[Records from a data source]
========

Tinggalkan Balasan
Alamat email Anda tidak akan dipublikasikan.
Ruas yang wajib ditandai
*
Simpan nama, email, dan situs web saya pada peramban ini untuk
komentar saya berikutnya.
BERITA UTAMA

========

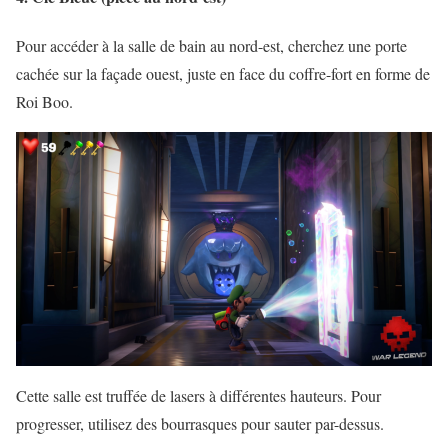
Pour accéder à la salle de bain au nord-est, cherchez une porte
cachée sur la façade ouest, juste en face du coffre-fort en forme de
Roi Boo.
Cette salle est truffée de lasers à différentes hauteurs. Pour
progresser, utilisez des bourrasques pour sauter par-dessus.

========

== WORK INSTRUCTION ==
Among the entries above, the lines between the ones containing "Simpan nama, email, dan" and "BERITA UTAMA", inclusive, are to be transcribed exactly. No other line is to be given.

== RESPONSE FOR THIS EXERCISE ==
Simpan nama, email, dan situs web saya pada peramban ini untuk
komentar saya berikutnya.
BERITA UTAMA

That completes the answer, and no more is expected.